If I draw my terrain using stream VBOs for geometry and indices that are not in a VBO, I get 105 fps on Linux.  If I then put the indices into a stream VBO, I get 135 fps.  The fast path!

Well, not quite.  The index-without-VBO case runs at 73 fps on OS X, but once those indices go into a VBO, I crash down to 25 fps.  Wrong fast path.

Simply put, you can't spec the fast path, so the spec doesn't matter.  You find the fast path by writing a lot of code and trying it on a lot of hardware.  I can't see there ever being another way, given how many different cards and drivers are out there.

Monday, September 08, 2008

Geometry Shader Performance on the 8800

So this is what I learned today: when it comes to geometry shaders and the 8800, triangle strips matter. Now after you read the details, this will seem so obvious that you can only conclude that I am a complete dufus (something I will not necessarily dispute). But the 8800 (like most modern cards) is so bloody fast that triangle strips are actually not a win in almost all other configurations.

The test: a mesh of 1000 x 1000 quads (each in turn is two triangles), being rotated. Using a single static vertex buffer with static indexes, this runs at around 50-55 fps. Each vertex has 8 components (XYZ, normal, texture ST).

Now some numbers:
  • The baseline is around 54 fps.
  • Cutting the geometry to a 500x500 mesh brings us to around 204 fps, which is what we expect for a vertex-bound operation. The pixel shading has been kept intentionally simple to achieve this result.
  • Using a geometry shader which simply passes through the geometry has no affect on fps.
  • Cutting the mesh to 500x500 and using a geometry shader that splits one triangle into four by emitting 12 vertices and 4 primitive (e.g. tris) ends runs at a creeping 25 fps.
  • Cutting the mesh to 500x500 and using a geometry shader that splits one triangle into four by emitting eight vertices and 2 primitives (e.g. strips) runs at 68 fps.
  • When using this strip-based geometry shader, sorting the mesh indices by strip format (e.g. 0 1 2 2 1 3 2 3 4 4 3 5) improves fps to 73 fps or so. When not using the geometry shader, this strip sorting has no impact
Let's tease that mess apart and see what it means. Basically my goal was to test the performance of "dynamically created" geometry (e.g. creating more vertices from less using a geometry shader) vs. "mesh updating" (e.g. periodically re-tessolating the mesh and saving the results to new VBOs. The later technique's best performance is simulated by the 1000x1000 VBO in VRAM; the former by the geometry shader.

As you can see, geometry shaders can outperform straight VBO drawing, but only if they are set up carefully. In particular, you can't have multiple-separate-triangle primitives in a geometry shader output, so if we want to draw distinct triangles, we have to end a lot of primitives.

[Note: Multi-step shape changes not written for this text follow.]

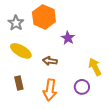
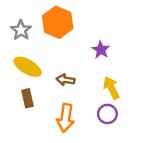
purple star: (68, 38) -> (101, 50), moved
yellow arrow: (95, 67) -> (111, 88), moved
brown rectangle: (19, 83) -> (28, 98), moved

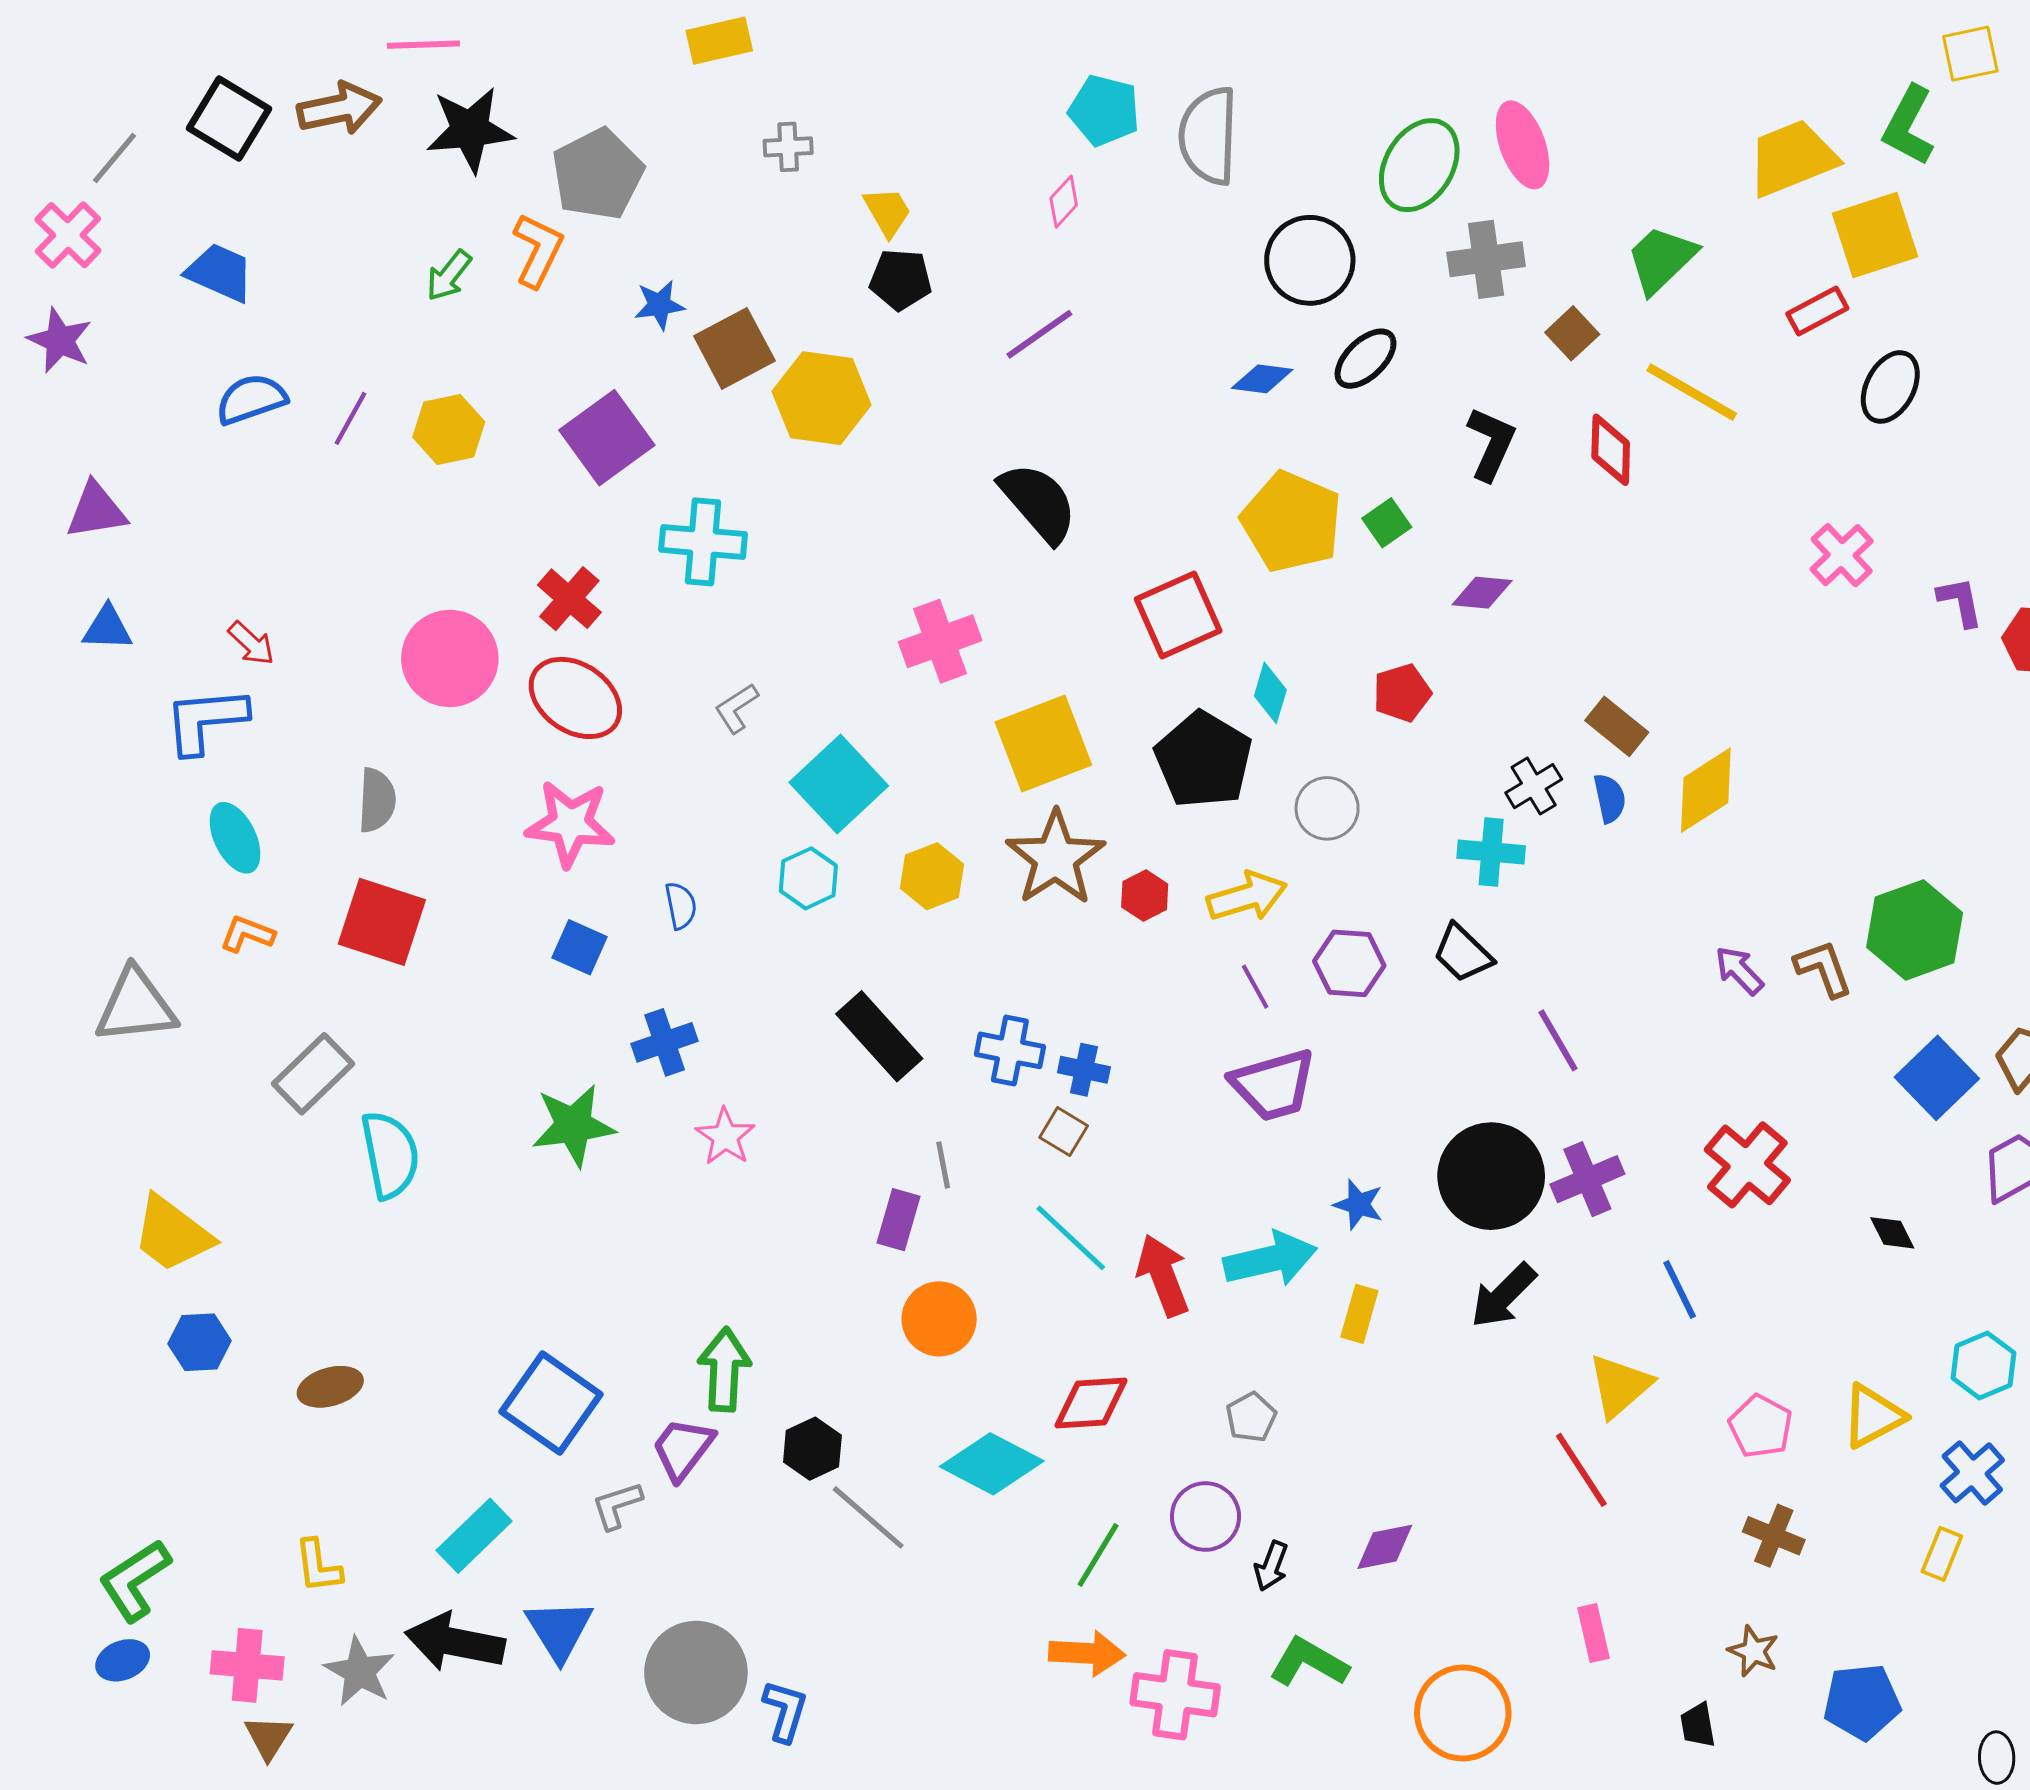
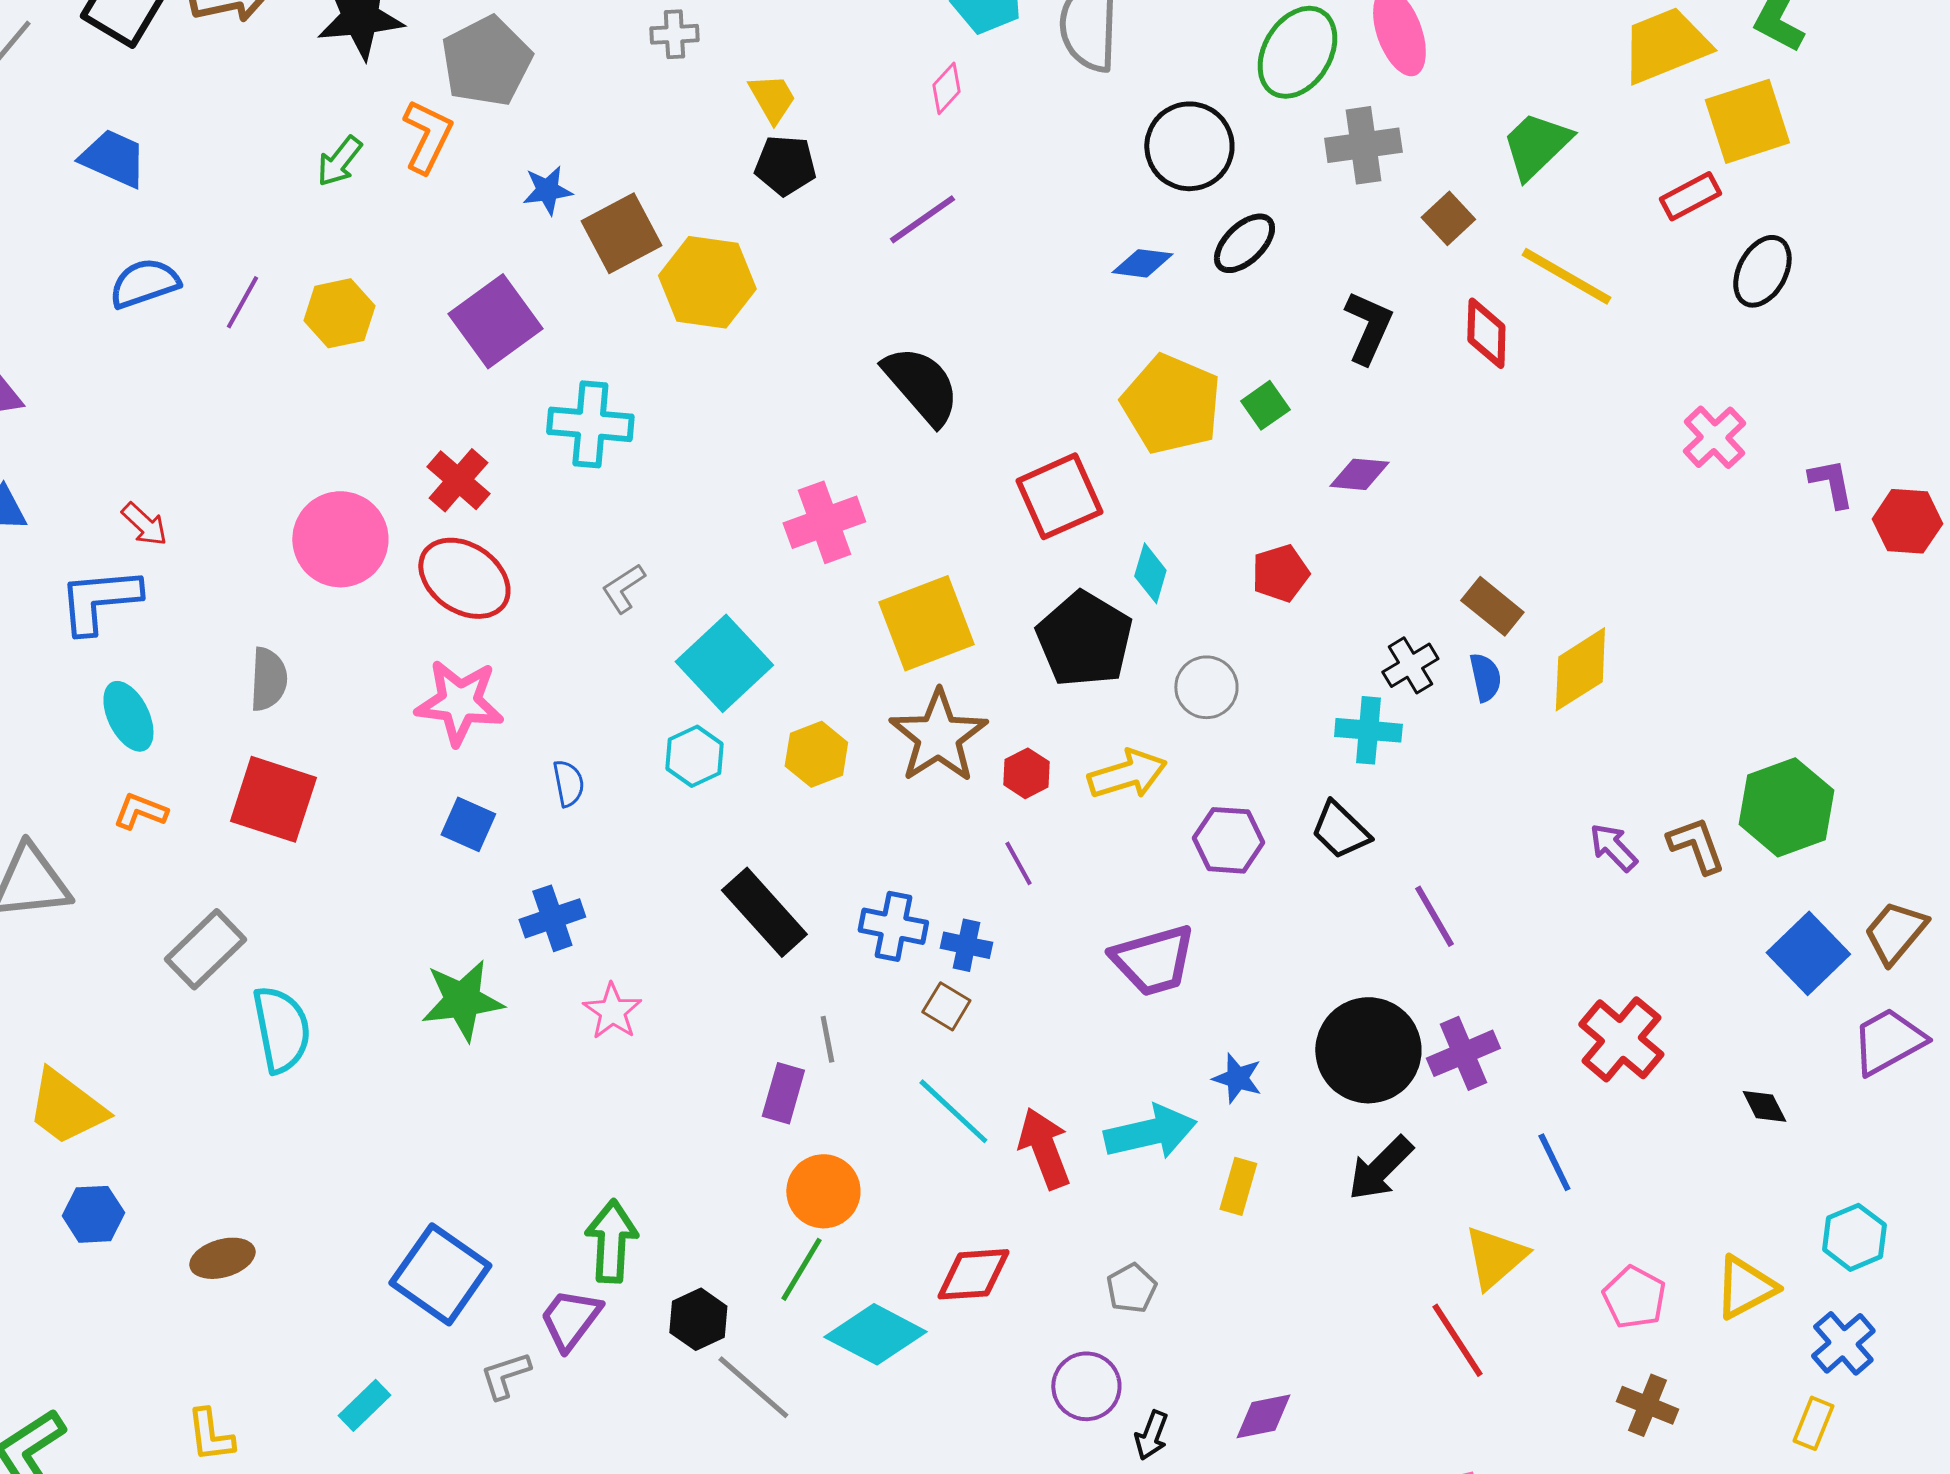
purple line: (1255, 987) -> (1018, 863), moved
cyan rectangle: (474, 1536) -> (364, 1405), size x0.7
green line: (1098, 1555) -> (801, 1269), moved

There is also no vertex indexing out the back of a geometry shader, so strips are a win.

(Contrast this to drawing out of a VBO - with indexing and multiple triangles per call, and a huge cost to restarting primitives, GL_TRIANGLES indexed is usually faster than strips.)

What's surprising here is not that strips are faster in the geometry shader, but that they are so much faster! With strips we've cut down the geometry data by about 30% (from 12 vertices to 8), but we get an almost 3x improvement in throughput. My theory is that emitting fewer primitives is what wins; we've cut down geometry and cut the number of primitives in half.

The moral of the story is: it pays to find a way to strip-ify the output of geometry shaders.